(Stored data entries)

--------

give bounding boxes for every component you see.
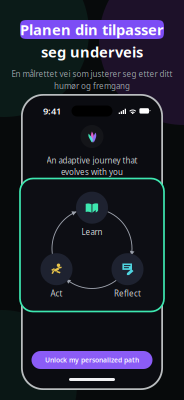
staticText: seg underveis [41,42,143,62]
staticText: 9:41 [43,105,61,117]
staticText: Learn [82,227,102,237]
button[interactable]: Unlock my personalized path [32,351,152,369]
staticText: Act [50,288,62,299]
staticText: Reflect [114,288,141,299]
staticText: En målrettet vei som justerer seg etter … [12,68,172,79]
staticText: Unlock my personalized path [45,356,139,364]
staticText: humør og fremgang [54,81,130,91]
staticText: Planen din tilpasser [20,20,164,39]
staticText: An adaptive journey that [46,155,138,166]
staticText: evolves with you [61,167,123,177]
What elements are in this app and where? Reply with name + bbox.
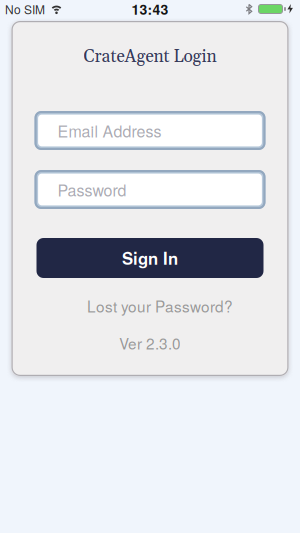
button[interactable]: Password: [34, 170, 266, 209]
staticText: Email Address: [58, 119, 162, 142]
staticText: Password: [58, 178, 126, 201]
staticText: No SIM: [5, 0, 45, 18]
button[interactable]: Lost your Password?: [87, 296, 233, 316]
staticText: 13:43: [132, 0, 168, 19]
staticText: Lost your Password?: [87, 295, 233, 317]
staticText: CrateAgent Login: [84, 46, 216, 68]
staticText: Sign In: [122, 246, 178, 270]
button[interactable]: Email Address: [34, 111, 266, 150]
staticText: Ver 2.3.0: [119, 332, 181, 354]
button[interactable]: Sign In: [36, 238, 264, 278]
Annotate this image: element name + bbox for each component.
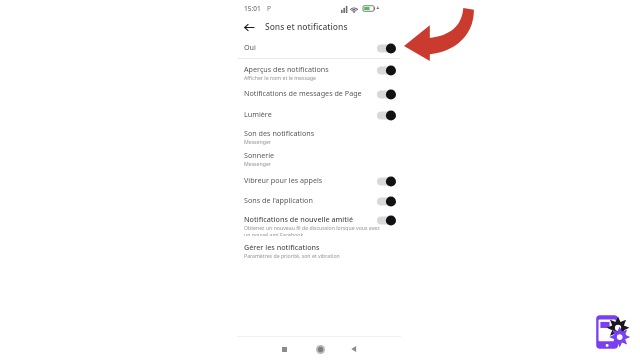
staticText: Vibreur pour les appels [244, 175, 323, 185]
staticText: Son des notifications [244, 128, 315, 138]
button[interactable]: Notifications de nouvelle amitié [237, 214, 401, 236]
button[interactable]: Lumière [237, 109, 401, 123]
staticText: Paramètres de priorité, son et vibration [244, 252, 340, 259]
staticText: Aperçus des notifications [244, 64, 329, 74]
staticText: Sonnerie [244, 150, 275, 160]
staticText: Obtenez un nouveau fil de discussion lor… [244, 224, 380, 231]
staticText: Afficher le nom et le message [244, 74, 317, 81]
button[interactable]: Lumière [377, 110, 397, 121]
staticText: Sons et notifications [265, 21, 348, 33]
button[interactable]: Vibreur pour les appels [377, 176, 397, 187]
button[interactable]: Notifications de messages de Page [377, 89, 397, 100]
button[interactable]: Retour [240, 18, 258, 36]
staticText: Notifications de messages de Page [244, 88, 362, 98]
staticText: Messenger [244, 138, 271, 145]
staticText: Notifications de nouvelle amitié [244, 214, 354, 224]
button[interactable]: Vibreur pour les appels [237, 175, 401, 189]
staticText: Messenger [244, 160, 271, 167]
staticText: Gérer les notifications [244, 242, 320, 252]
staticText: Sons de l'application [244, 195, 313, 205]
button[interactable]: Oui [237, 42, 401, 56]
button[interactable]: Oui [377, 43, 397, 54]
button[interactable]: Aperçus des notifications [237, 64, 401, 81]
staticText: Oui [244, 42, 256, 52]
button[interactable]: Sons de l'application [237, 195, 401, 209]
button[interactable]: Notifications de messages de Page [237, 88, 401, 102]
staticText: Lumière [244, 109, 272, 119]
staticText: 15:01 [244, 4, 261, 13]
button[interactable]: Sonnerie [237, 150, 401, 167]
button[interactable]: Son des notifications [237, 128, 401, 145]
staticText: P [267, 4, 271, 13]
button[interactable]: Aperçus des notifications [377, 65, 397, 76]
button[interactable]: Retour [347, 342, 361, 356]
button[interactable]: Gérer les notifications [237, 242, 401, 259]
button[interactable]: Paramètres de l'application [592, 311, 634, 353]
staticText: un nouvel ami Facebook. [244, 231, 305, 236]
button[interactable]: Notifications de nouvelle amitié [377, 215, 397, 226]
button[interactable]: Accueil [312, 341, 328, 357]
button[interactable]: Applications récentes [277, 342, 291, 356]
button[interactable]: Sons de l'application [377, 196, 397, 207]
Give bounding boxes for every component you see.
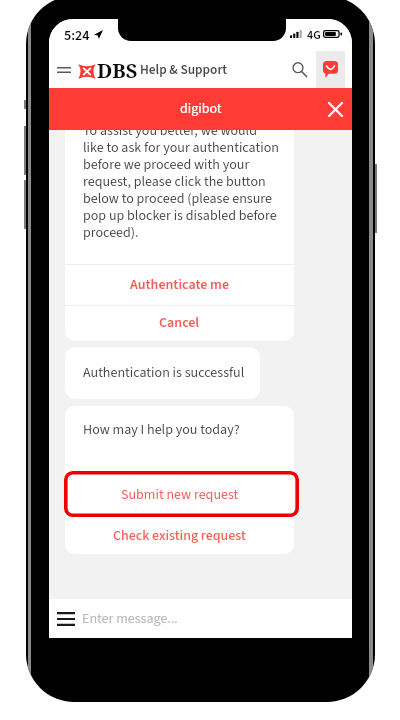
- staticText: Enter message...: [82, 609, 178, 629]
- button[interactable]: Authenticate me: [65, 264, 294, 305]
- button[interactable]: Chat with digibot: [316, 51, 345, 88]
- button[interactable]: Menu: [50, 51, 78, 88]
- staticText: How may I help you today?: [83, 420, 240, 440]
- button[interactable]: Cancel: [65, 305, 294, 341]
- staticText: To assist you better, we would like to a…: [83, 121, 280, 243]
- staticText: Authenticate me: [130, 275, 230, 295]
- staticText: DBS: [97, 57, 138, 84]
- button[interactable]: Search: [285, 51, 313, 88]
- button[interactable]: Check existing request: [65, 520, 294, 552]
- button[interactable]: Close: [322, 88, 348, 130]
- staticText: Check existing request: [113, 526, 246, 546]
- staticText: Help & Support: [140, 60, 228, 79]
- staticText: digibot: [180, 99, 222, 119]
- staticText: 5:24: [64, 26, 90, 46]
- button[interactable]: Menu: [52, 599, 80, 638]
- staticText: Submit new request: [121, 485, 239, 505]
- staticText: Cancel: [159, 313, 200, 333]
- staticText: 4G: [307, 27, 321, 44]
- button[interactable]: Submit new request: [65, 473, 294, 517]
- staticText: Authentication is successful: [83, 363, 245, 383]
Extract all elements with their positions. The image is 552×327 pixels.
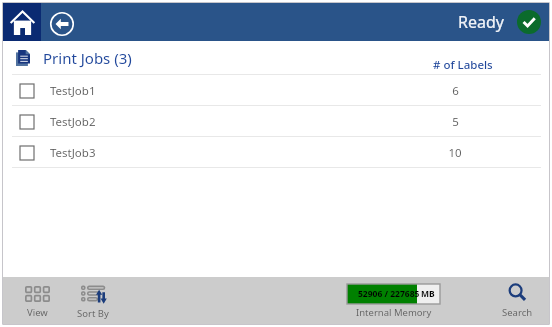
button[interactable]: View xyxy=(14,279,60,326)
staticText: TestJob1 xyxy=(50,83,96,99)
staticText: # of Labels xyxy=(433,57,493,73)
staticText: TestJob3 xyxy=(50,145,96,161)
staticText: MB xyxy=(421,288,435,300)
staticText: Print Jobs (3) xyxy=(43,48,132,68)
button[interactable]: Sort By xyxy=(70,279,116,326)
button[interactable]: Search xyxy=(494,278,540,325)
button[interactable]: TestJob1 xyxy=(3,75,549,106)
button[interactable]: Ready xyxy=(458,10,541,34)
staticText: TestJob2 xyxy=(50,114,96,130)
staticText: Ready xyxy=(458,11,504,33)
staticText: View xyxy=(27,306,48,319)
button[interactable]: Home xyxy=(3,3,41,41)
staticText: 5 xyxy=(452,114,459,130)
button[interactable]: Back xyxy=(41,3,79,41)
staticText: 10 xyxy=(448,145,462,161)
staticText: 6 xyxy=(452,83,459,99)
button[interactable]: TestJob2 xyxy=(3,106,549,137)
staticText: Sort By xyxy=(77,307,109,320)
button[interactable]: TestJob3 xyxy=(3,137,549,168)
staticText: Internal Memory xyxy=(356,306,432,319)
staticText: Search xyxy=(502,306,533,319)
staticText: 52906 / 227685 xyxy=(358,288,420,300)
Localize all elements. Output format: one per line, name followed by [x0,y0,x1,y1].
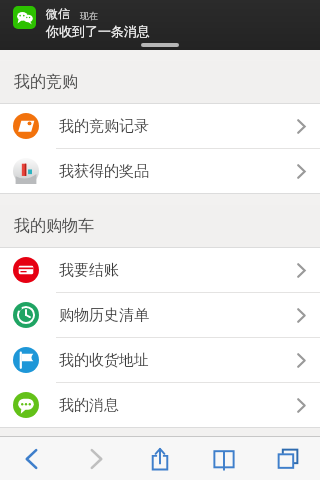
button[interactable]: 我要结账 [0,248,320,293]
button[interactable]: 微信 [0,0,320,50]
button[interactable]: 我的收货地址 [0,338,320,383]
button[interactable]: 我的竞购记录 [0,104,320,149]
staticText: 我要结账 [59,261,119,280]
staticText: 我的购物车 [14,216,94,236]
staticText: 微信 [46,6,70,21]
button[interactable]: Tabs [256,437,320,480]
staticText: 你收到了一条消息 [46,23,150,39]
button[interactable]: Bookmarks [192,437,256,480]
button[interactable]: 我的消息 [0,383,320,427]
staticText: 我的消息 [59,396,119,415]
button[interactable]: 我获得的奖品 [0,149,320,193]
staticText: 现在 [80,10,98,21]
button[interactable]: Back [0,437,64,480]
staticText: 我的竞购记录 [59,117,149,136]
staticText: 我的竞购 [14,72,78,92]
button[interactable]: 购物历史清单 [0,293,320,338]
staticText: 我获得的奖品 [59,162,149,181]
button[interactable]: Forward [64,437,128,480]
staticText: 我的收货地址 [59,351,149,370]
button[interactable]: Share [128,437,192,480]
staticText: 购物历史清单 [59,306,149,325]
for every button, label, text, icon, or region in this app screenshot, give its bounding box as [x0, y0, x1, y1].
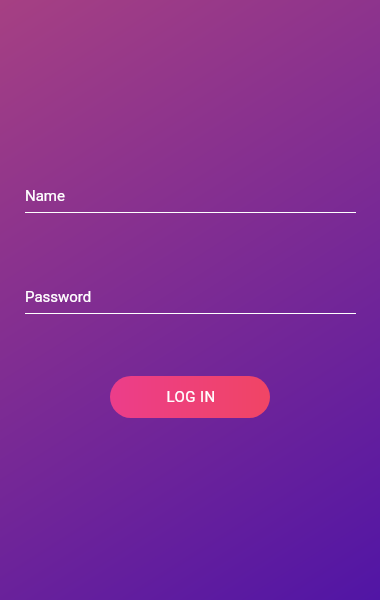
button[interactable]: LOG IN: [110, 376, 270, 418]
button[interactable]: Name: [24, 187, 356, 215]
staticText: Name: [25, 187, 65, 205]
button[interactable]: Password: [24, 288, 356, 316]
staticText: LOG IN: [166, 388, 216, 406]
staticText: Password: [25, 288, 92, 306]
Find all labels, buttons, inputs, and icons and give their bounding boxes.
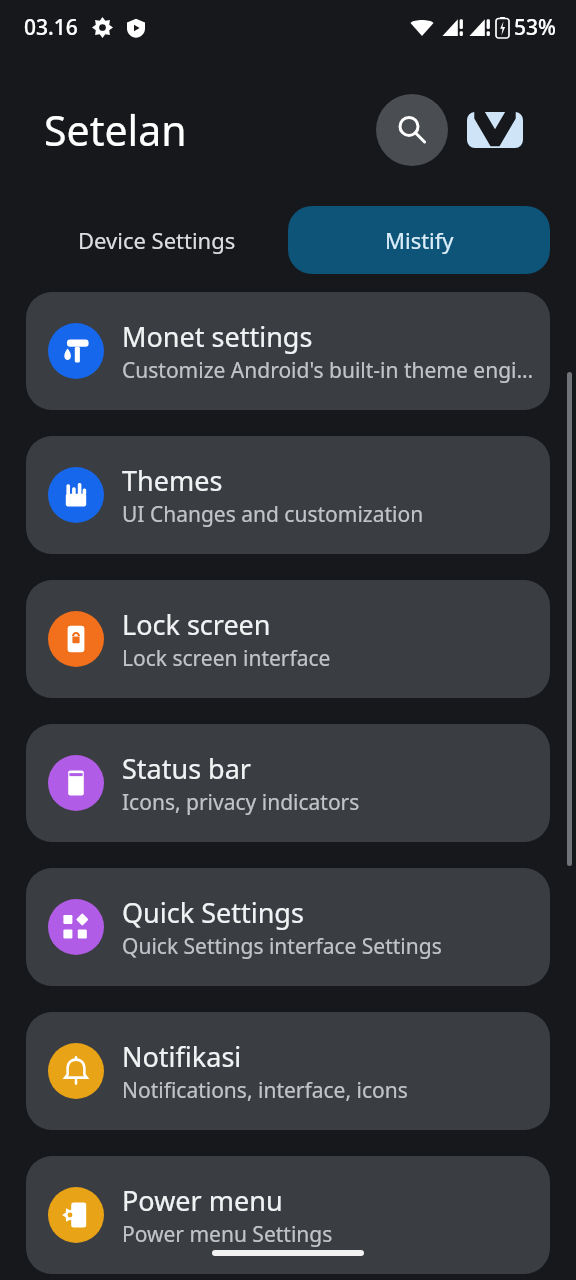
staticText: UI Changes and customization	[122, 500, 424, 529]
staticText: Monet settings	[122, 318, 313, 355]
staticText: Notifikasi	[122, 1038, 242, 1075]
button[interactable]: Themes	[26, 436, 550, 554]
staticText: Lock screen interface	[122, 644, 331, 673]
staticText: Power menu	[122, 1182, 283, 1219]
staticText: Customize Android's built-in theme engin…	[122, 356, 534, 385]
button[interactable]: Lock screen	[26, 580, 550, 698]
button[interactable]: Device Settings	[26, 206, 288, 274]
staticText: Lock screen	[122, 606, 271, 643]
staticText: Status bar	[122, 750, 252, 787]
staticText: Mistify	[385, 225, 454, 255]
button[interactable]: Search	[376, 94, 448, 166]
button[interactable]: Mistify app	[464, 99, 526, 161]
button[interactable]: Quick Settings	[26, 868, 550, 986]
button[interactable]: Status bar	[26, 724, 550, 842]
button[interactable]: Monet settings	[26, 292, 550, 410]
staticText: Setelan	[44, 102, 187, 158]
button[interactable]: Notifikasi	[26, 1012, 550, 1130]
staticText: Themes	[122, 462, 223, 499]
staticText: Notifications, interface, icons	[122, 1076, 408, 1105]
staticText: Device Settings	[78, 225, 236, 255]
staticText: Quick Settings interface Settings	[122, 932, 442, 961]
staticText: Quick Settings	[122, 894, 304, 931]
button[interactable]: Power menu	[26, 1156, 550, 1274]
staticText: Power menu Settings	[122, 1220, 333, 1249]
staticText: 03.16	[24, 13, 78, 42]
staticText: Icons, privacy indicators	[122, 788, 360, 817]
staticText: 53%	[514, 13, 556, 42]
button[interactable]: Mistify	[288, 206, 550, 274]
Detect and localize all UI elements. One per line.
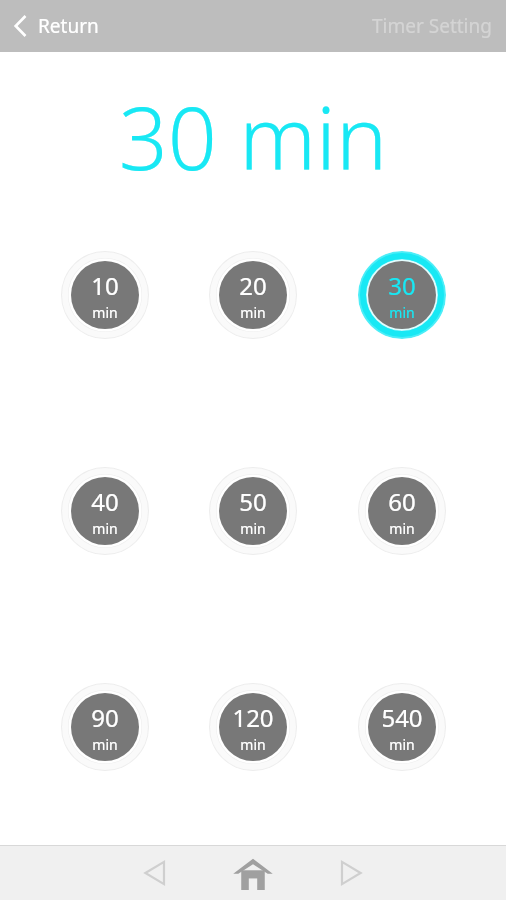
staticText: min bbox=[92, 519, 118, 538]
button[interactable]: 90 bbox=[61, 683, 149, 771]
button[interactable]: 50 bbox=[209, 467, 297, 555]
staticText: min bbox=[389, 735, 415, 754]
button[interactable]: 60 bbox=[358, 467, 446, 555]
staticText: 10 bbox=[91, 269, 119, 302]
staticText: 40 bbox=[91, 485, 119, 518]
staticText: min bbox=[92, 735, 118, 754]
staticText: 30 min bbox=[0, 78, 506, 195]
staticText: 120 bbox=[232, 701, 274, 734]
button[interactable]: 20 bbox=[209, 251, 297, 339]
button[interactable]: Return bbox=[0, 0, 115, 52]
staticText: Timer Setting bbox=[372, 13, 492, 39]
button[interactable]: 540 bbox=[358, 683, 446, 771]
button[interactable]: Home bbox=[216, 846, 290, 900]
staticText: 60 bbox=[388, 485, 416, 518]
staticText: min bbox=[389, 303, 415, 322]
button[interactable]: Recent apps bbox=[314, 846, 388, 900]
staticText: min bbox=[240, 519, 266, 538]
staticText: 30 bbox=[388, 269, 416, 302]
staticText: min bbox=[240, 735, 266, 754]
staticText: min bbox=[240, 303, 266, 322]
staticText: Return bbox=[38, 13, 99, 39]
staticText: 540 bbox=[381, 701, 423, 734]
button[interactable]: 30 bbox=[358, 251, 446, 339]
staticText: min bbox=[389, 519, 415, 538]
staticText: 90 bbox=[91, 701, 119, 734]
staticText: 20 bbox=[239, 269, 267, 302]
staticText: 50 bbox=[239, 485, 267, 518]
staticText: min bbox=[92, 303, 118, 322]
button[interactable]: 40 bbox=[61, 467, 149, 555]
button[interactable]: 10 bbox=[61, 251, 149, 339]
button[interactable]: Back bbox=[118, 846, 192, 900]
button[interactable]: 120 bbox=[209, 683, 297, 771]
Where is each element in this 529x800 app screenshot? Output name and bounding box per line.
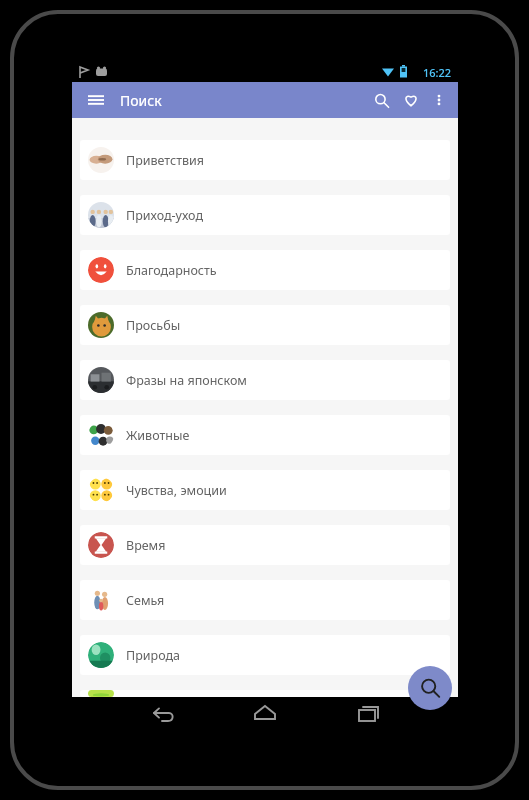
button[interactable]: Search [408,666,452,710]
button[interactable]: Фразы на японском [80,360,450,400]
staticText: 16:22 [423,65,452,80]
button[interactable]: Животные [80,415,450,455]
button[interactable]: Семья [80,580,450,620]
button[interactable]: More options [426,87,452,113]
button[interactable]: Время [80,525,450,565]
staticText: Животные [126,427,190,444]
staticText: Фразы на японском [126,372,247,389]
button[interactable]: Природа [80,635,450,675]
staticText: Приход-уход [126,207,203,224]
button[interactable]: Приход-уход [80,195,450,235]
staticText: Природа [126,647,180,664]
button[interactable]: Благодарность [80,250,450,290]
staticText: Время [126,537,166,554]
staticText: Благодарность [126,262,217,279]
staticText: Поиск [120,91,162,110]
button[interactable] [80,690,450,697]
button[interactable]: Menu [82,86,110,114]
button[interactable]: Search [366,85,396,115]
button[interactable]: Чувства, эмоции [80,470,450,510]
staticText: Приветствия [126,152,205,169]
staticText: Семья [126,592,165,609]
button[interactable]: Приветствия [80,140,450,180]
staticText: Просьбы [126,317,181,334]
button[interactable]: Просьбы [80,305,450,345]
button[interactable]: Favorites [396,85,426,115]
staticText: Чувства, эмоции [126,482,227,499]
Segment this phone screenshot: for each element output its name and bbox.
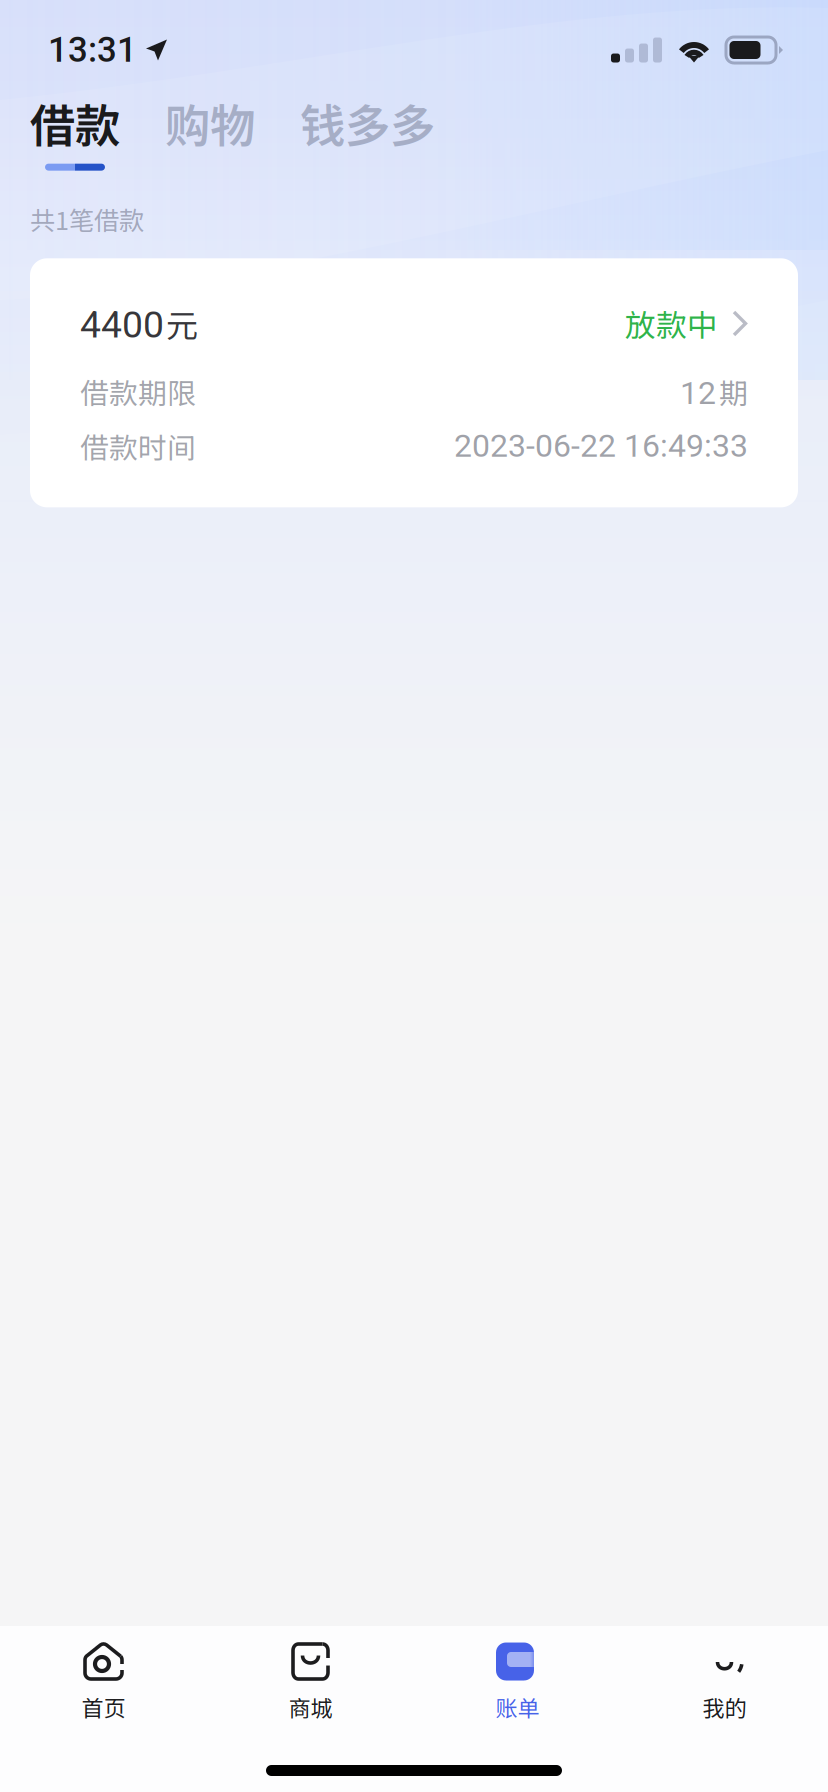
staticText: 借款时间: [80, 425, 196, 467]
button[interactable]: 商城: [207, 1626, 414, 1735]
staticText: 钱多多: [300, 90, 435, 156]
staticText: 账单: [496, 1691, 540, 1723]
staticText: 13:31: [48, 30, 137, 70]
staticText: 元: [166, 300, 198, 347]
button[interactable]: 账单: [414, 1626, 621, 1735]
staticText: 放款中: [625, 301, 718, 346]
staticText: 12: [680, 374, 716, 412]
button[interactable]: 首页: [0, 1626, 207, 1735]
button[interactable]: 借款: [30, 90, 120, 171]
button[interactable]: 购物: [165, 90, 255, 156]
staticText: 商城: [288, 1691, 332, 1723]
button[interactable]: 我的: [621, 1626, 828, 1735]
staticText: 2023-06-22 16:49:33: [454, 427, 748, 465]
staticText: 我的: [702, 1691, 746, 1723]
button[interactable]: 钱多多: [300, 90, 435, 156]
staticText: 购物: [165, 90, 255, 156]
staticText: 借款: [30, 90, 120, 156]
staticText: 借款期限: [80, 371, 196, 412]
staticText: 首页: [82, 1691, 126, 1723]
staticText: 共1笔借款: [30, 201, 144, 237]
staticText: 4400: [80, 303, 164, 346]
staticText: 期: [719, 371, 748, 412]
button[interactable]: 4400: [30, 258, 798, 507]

--------

#### Problem to solve
Throughout the data above, copy all lines where the word "their" is found.

#### Completed exercise
Extract all elements with their positions. The image is 552×327 pixels.
Find all labels, buttons, inputs, and icons and give their bounding boxes.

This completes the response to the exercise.